Гу Тинъе ощущал беспомощность, поэтому был вынужден рассказать о своих проблемах и, оставив Гунсунь Байши в качестве помощника, взял отряд стражи и немедленно отправился в столицу.
Это был очень волнующий рассказ. Он несколько дней ехал почти без отдыха и, когда прибыл в столицу и добрался до улицы Нинъюань, увидел клубы чёрного дыма над своим поместьем, а также толпы людей, несущихся прочь с криками «поместья хоу больше нет!»… Гу Тинъе был так взволнован, что ворвался в Дом Благоприятности прямо на лошади, и сразу же понял, что Минлань рожает. Наконец, Ту Эр и другие стражники, которых он оставлял, смогли обезопасить эти покои, так что огонь больше не распространялся. Затем он вздохнул с облегчением и осмотрелся. Их дом представлял из себя два объединённых поместья, в то время как на территории бывшего поместья Чен царил хаос, в месте, где он вырос, всё было спокойно и прекрасно. Его захлестнула ярость, и в порыве гнева он…
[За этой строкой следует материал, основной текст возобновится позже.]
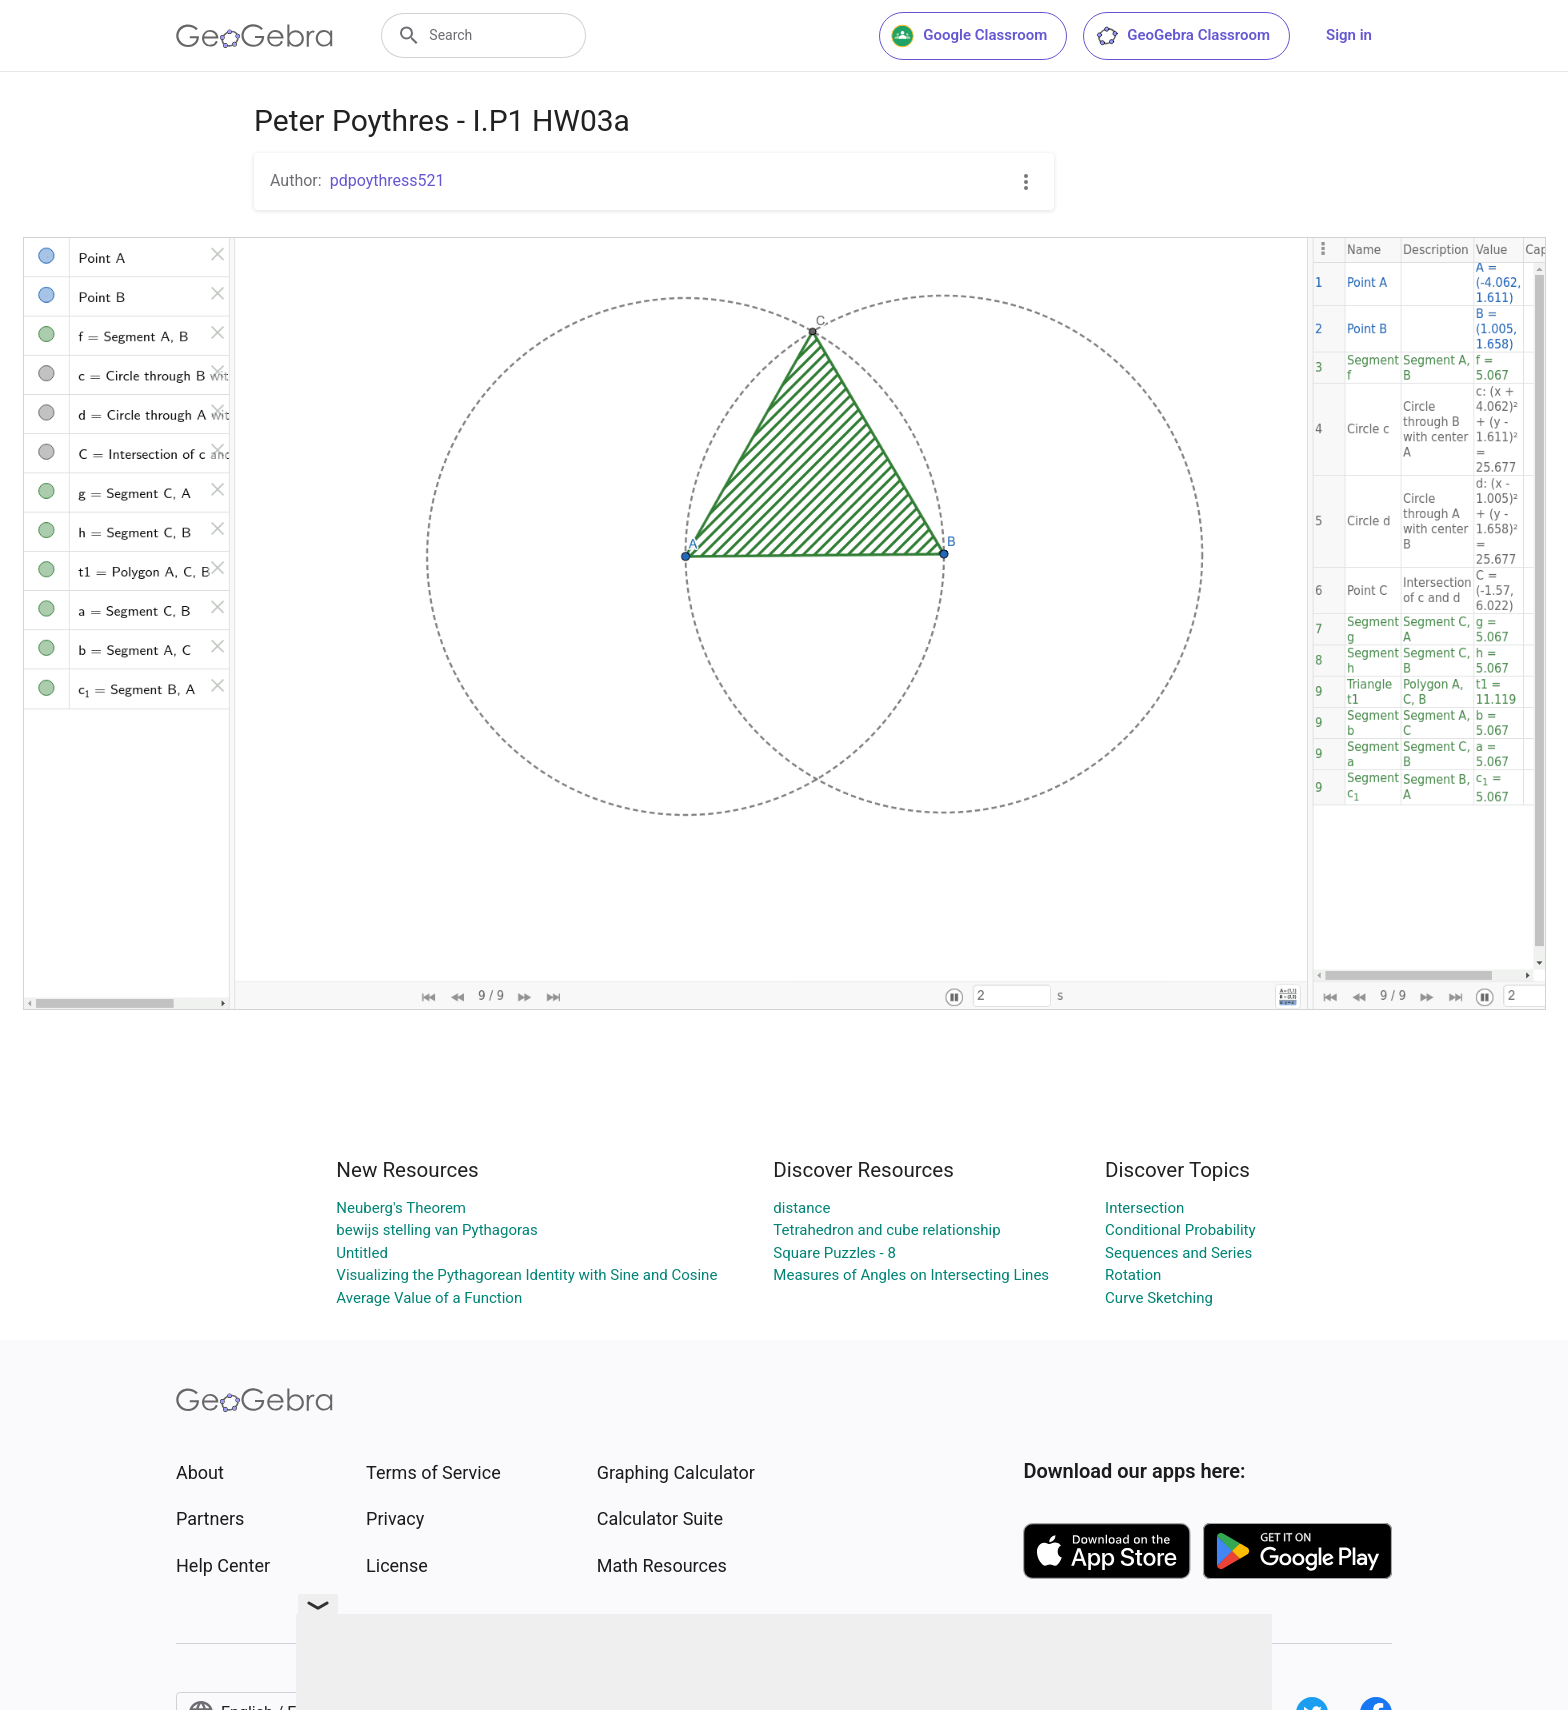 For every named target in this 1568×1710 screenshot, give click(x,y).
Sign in (1349, 35)
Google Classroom (969, 36)
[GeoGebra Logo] (254, 36)
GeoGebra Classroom (1182, 36)
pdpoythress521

— Ты… Ты… Ты… Ты на самом деле поджёг наше поместье?! — Минлань была в шоке. Пока его жена рожала ребёнка, он занимался поджиганием их собственности! Такая гениальная идея не могла прийти в голову нормальным людям!
Гу Тинъе улыбнулся и отпустил Минлань только затем, чтобы завернуть её в парчовое одеяло. Он встал и, налив тёплой воды из маленького пурпурного чайника, протянул ей стакан.
— Ты хочешь пить?
Минлань тут же залпом выпила полчашки и вернула её Гу Тинъе, тот невозмутимо допил.
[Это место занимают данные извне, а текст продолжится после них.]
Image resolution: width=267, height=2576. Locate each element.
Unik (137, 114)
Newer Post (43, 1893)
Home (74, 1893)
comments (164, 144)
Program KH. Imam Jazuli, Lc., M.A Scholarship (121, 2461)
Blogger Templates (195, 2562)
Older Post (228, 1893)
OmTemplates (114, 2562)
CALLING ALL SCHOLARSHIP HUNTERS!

— Управляющий Хао уже рассказал мне немного о том, что происходило в эти дни, — Гу Тинъе поставил чашку обратно и, сев рядом с Минлань, нежно погладил её по спине. — Одна волна за другой… Эта старая сука пытается создать проблемы. Ты думаешь, она остановится после этого пожара? Нет, наверняка у неё уже готов следующий ход, так что я просто заставил её немного повозиться.
— Она что, сошла с ума? Да и ты! Как можно сжигать людей! — Минлань всё ещё была в ужасе, теперь пожилая госпожа Цинь находилась на совершенно другом уровне в её глазах.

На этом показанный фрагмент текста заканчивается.